With a week to go to the election, things do not appear to be going swimmingly for the parties of Government, if the opinion polls are to be believed.

Former US president, Bill Clinton, famously said that ‘it is the economy stupid’.

In other words, if the economy is going well, then political success will follow.

This does not appear to be working for Fine Gael and Labour.

The electorate does not appear to be buying into the economic-recovery story and both parties are struggling to sell it.

To use a sporting analogy, the parties of government are like a soccer team that goes a goal up early in the game and sits back to defend its lead, rather than continue to attack.

Inevitably, the team will concede a goal or two, or lose on penalties.

The recent Manchester United and Chelsea game is a case in point, but at least Manchester United held on to secure a draw, whereas such an outcome is far from certain for the two parties of government.

A comparison of all economic and financial statistics, at the beginning of 2016, would suggest that Ireland is in a much better place economically than it was in February, 2011.

At the last election, Ireland was in a very dark and despondent place, and many naysayers believed that it would take years to get the economy back on track, if indeed at all.

This analysis was wrong.

In 2015, the economy re-attained pre-crisis levels of activity and has, subsequently, added a substantial chunk to its size.

The most recent economic data relating to the third quarter of 2015 show that, on a seasonally adjusted basis, GDP in the third quarter of 2015 was almost 17% above the first quarter of 2011.

The level of GNP, which is in many ways a better measure of activity, was 18% higher.

The greatest success has arguably been achieved in the labour market, which is by far the most important aspect of the economic recovery.

Between February, 2011, and January, 2016, the number of people signing-on on the live register has declined by 122,500, and has declined by 148,482 from the peak of July, 2011.

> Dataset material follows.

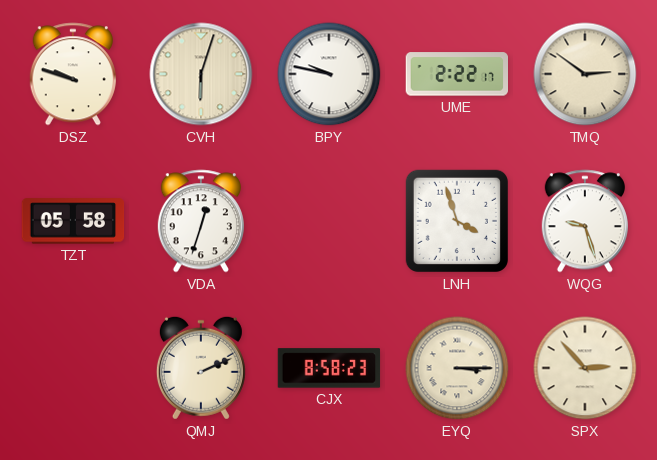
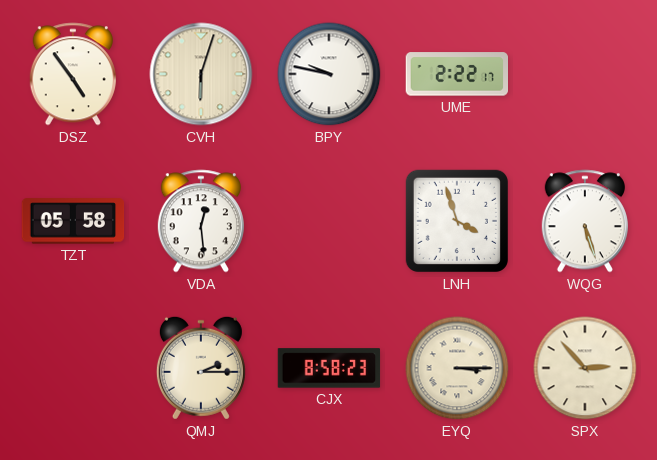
DSZ: 9:48 -> 4:54
TMQ: 2:51 -> none
VDA: 12:33 -> 12:29
WQG: 9:27 -> 5:27
QMJ: 2:11 -> 2:15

The number of people categorised as unemployed declined by 121,800 between February, 2011, and January, 2016, and has declined by 141,000 since the peak of unemployment, in December, 2011.

The unemployment rate stood at 14.3% of the labour force in February, 2011; it peaked at 15.2% in January, 2012; and stood at 8.6% in January, 2016.

The total number of people at work increased by 119,100 between the first quarter of 2011 and the third quarter of 2015.

In the third quarter of 2015, there were 139,700 more people at work in the economy than at the bottom of the market in the third quarter of 2012.

The public finances have also improved markedly during the lifetime of the Government.

Ireland entered the EU/IMF programme at the beginning of 2011 and successfully exited at the end of 2013, without a safety net.

The country has subsequently out-performed all of the fiscal targets laid down by our external masters, most notably to have brought the general government deficit down to 3% of GDP by the end of 2015.

The general government deficit was equivalent to 10.3% of GDP in 2011, and this had fallen to an estimated 1.5% in 2015.

It is forecast to decline to 1.2% in 2016 and to move into surplus in 2018.

The government-debt-to-GDP ratio stood at 109.3% in 2011, and 120% in 2013. In 2015, it is estimated to have fallen to 97%, and is forecast to decline to 87% by 2018. It fell below the magical 100% 12 months earlier than anticipated.

This is just a selection of statistics, but, clearly, the story is not impressing the electorate to the extent that Labour and Fine Gael would have hoped.

Granted, Ireland has been the beneficiary of four very benign external developments, but the Government has been instrumental, since 2011, in providing stability and, most importantly, in rebuilding the shattered international reputation of the country.

If they do not manage to sell this story to the electorate, it would represent a political failure of monumental proportions.